Milk tainted with chemical blamed for killing 6 kids, sickening 300,000 more
By THE ASSOCIATED PRESS | BEIJING - Six Chinese suspects went on trial Friday accused of making and selling the industrial chemical at the center of a tainted milk scandal blamed for killing six children and sickening nearly 300,000 others.
Among those in court Friday was the owner of a workshop that was allegedly the country's largest source of melamine, the substance responsible for the health crisis that also saw Chinese food products pulled from stores worldwide, state media said.
Police say Zhang Yujun, 40, ran a workshop on the outskirts of Jinan in eastern Shandong province that manufactured and sold a "protein powder" composed mainly of melamine and malt dextrin, the official Xinhua News Agency reported. The powder was added to watered-down milk to make it appear higher in protein content.
Prosecutors in the Shijiazhuang Intermediate People's Court accused Zhang of producing 776 tons of the additive powder from October 2007 through August 2008, making it the largest source of melamine in the country. He allegedly sold more than 600 tons with a total value of $1 million, the court heard.
In the same case, a second man, Zhang Yanzhang, 24, was accused of buying and reselling 230 tons of powder to others.
State television showed both men in court in handcuffs with their heads bowed while being questioned by three judges. It was not immediately clear what penalties they face.
An official at the publicity office of Hebei Supreme Court confirmed that the trial started Friday but refused to give his name or other details.
Four other men were being tried in three separate courts across Hebei province for adding the chemical to raw milk and then selling it to Sanlu Group Co., the main company in the scandal, according to Xinhua.
Artificial additive
Melamine can artificially inflate protein levels and was apparently added to watered-down milk to fool quality inspectors while boosting profits.
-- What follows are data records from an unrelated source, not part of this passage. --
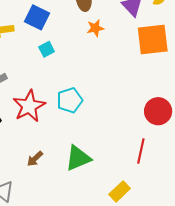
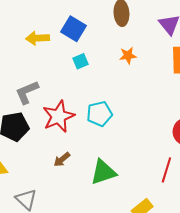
orange star: (95, 28) -> (128, 56), moved
brown arrow: (35, 159) -> (62, 159), moved

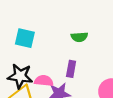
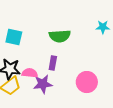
green semicircle: (79, 37) -> (60, 36), size x1.5

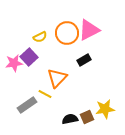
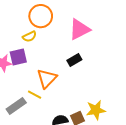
orange circle: (67, 33) -> (41, 16), moved
purple square: (29, 57) -> (18, 57), turned 30

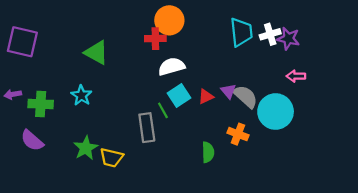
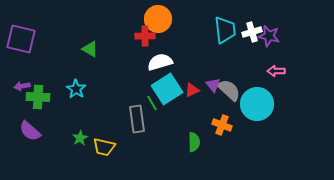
green triangle: (96, 53) -> (90, 49), size x0.7
purple arrow: (13, 94) -> (22, 86), moved
cyan square: (179, 95) -> (167, 89), size x1.4
green star: (86, 148) -> (80, 138), size x0.7

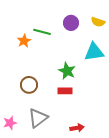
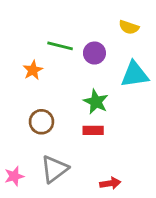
yellow semicircle: (98, 22) -> (129, 27), moved
purple circle: (71, 23) -> (94, 53), moved
orange star: (24, 41) -> (33, 70), moved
Zhang Heshe and Zhang Taizhen were accused of adding 77 pounds of the "protein powder" to 70 tons of raw milk and then selling it to Sanlu. Yang Jingmin and Gu Guoping were also charged with adding 53 pounds and 37 pounds of melamine, respectively.
The verdicts will be announced at an unspecified date, Xinhua reported.
The dairy company Sanlu, based in Shijiazhuang, confirmed earlier this week that it was bankrupt.
Xinhua reported Thursday that Sanlu has $160 million of net debt and that a branch of the Shijiazhuang City Commercial Bank was the creditor that applied to a court to have Sanlu declared bankrupt.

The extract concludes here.